Tenía razón quien me aconsejó en el velatorio que me fuera de viaje para descansar de aquello. Han sido siete meses muy duros. ¿Por qué no te vas de vacaciones a alguna parte? París, Venecia, Roma, no sé, a cualquier parte. Una escapada lejos de España. Siete meses y trece días desde la hemorragia cerebral, corregí, y me arrepentí al momento de haberlo hecho.

En Venecia, la chica que atendía el mostrador de la compañía de alquiler de coches, se sorprendió. No hay nada que ver por allí, más allá de Gorizia. Me sentí obligada a ocultar la respuesta obvia, que, precisamente por eso, sería un lugar agradable. En Venecia había algunas cosas que ver, ciertamente, pero también demasiada gente empeñada metódicamente en admirarlas y en poseerlas a través de fotografías. Tenía que huir. En lugar de eso simplemente repuse que quería ir a Caporetto, siguiendo los pasos de Hemingway en la guerra.
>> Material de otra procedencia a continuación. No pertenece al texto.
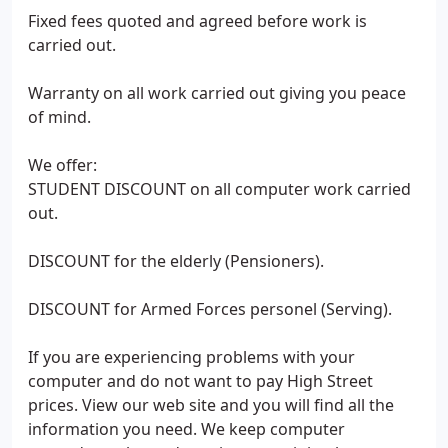
Fixed fees quoted and agreed before work is
carried out.
Warranty on all work carried out giving you peace
of mind.
We offer:
STUDENT DISCOUNT on all computer work carried
out.
DISCOUNT for the elderly (Pensioners).
DISCOUNT for Armed Forces personel (Serving).
If you are experiencing problems with your
computer and do not want to pay High Street
prices. View our web site and you will find all the
information you need. We keep computer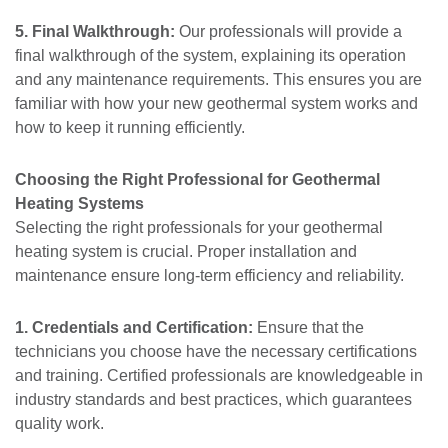
5. Final Walkthrough:
Our professionals will provide a
final walkthrough of the system, explaining its operation
and any maintenance requirements. This ensures you are
familiar with how your new geothermal system works and
how to keep it running efficiently.
Choosing the Right Professional for Geothermal
Heating Systems
Selecting the right professionals for your geothermal
heating system is crucial. Proper installation and
maintenance ensure long-term efficiency and reliability.
1. Credentials and Certification:
Ensure that the
technicians you choose have the necessary certifications
and training. Certified professionals are knowledgeable in
industry standards and best practices, which guarantees
quality work.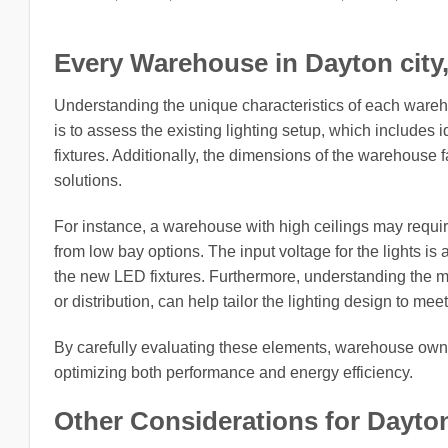
Every Warehouse in Dayton city, 
Understanding the unique characteristics of each wareh
is to assess the existing lighting setup, which includes i
fixtures. Additionally, the dimensions of the warehouse fa
solutions.
For instance, a warehouse with high ceilings may require 
from low bay options. The input voltage for the lights is an
the new LED fixtures. Furthermore, understanding the m
or distribution, can help tailor the lighting design to me
By carefully evaluating these elements, warehouse owner
optimizing both performance and energy efficiency.
Other Considerations for Dayton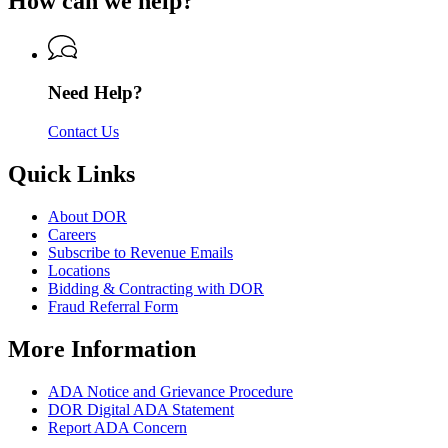
How can we help?
Department
Revenue
of
Revenue
Need Help?
Contact Us
Quick Links
About DOR
Careers
Subscribe to Revenue Emails
Locations
Bidding & Contracting with DOR
Fraud Referral Form
More Information
ADA Notice and Grievance Procedure
DOR Digital ADA Statement
Report ADA Concern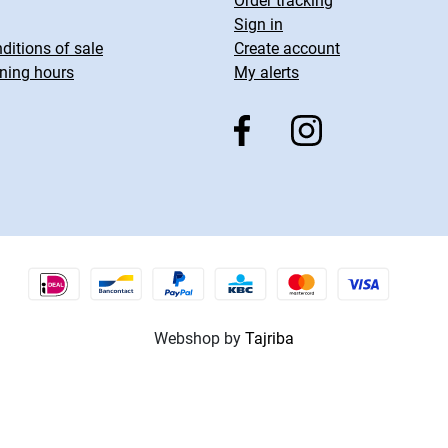
Order tracking
Sign in
ditions of sale
Create account
ning hours
My alerts
Webshop by
Tajriba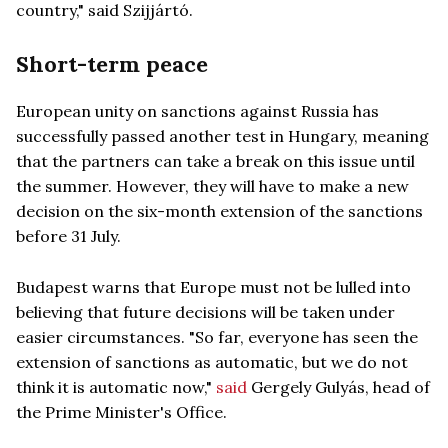
country," said Szijjártó.
Short-term peace
European unity on sanctions against Russia has
successfully passed another test in Hungary, meaning
that the partners can take a break on this issue until
the summer. However, they will have to make a new
decision on the six-month extension of the sanctions
before 31 July.
Budapest warns that Europe must not be lulled into
believing that future decisions will be taken under
easier circumstances. "So far, everyone has seen the
extension of sanctions as automatic, but we do not
think it is automatic now,"
said
Gergely Gulyás, head of
the Prime Minister's Office.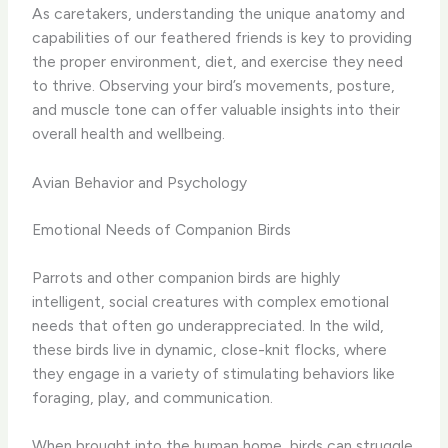
As caretakers, understanding the unique anatomy and
capabilities of our feathered friends is key to providing
the proper environment, diet, and exercise they need
to thrive. Observing your bird’s movements, posture,
and muscle tone can offer valuable insights into their
overall health and wellbeing.
Avian Behavior and Psychology
Emotional Needs of Companion Birds
Parrots and other companion birds are highly
intelligent, social creatures with complex emotional
needs that often go underappreciated. In the wild,
these birds live in dynamic, close-knit flocks, where
they engage in a variety of stimulating behaviors like
foraging, play, and communication.
When brought into the human home, birds can struggle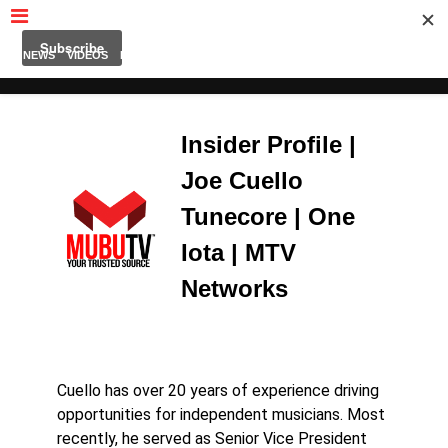
MUBUTV
NEWS
VIDEOS
INSIDERS
PODCAST
FEATURED
CONTACT
ABOUT
Insider Profile |
Joe Cuello
Tunecore | One
Iota | MTV
Networks
Cuello has over 20 years of experience driving
opportunities for independent musicians. Most
recently, he served as Senior Vice President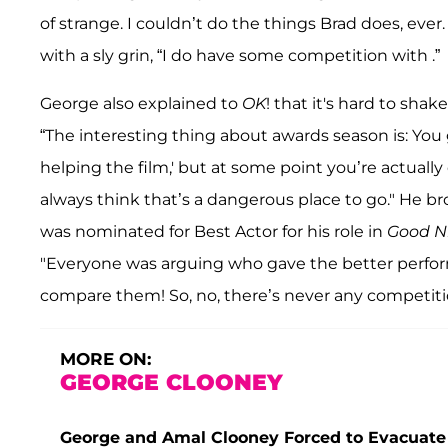
of strange. I couldn’t do the things Brad does, ever
with a sly grin, “I do have some competition with .”
George also explained to
OK
! that it's hard to sha
“The interesting thing about awards season is: You g
helping the film,' but at some point you’re actuall
always think that’s a dangerous place to go." He 
was nominated for Best Actor for his role in
Good N
"Everyone was arguing who gave the better perform
compare them! So, no, there’s never any competitio
MORE ON:
GEORGE CLOONEY
George and Amal Clooney Forced to Evacuate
Y todo era falso. No existe Caporetto, sino Kobarid. El campanile que Hemingway mencionaba, no es sino la torre de una iglesia alpina perfecta en su sencillez, que tiene aún menos de italiana que yo misma. No debía enterarse de nada, aquel pobre tipo. Y mucho menos la chica que nunca va más allá de Gorizia.
Y es en este momento, mirando de nuevo a la plaza por el cristal, cuando me doy cuenta de que debo tratar de hacerme entender con el camarero. Recuerdo además ahora que se fijó vagamente en mis piernas al entrar yo. Debo hablar con él para decirle que, por favor, olvide por un rato a la golfa esa del cartel o a la otra a quién pudiera esté imaginando mientras la examina, porque yo soy de verdad. Estoy aquí y ahora, y ellas no. O que yo también pienso que Hemingway era un capullo y que traiga dos vasos bien colmados de ese licor rojizo de grosellas o frambuesas que ha servido al de la mesa de fuera y se siente conmigo, ya que no hay más parroquianos, en una de las mesas del local, para rogarle después, susurrando, que me haga olvidar esta noche, y todas las que él desee, esa botella de suero y los siete meses y trece días con los que me castigó el simple hecho de ser hija única… O decirle, sin más, que me lleve a su casa cuando acabe su jornada y ahorrarme así el licor de grosellas. Al fin y al cabo, nunca he comido grosellas y puede que no esté bueno.
Pero sé perfectamente que, cuando venga a preguntarme en italiano dentro de un rato si deseo otro café, sólo seré capaz de articular con alguna dificultad:
– Es demasiado tarde. Ya es muy tarde para mí. Será mejor que regrese ya a mi hotel.